> **Work request**:
Retype the following data exactly, but leave its pictures out.

> **Supplied data**:
<<<<

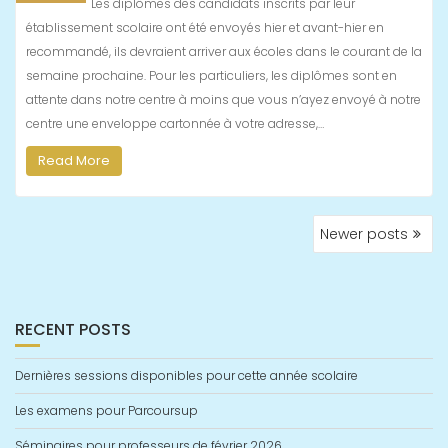
Les diplômes des candidats inscrits par leur
établissement scolaire ont été envoyés hier et avant-hier en
recommandé, ils devraient arriver aux écoles dans le courant de la
semaine prochaine. Pour les particuliers, les diplômes sont en
attente dans notre centre à moins que vous n’ayez envoyé à notre
centre une enveloppe cartonnée à votre adresse,…
Read More
POSTS
Newer posts
NAVIGATION
RECENT POSTS
Dernières sessions disponibles pour cette année scolaire
Les examens pour Parcoursup
Séminaires pour professeurs de février 2026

>>>>

> **Output below**:
Les diplômes des candidats inscrits par leur
établissement scolaire ont été envoyés hier et avant-hier en
recommandé, ils devraient arriver aux écoles dans le courant de la
semaine prochaine. Pour les particuliers, les diplômes sont en
attente dans notre centre à moins que vous n’ayez envoyé à notre
centre une enveloppe cartonnée à votre adresse,…
Read More
POSTS
Newer posts
NAVIGATION
RECENT POSTS
Dernières sessions disponibles pour cette année scolaire
Les examens pour Parcoursup
Séminaires pour professeurs de février 2026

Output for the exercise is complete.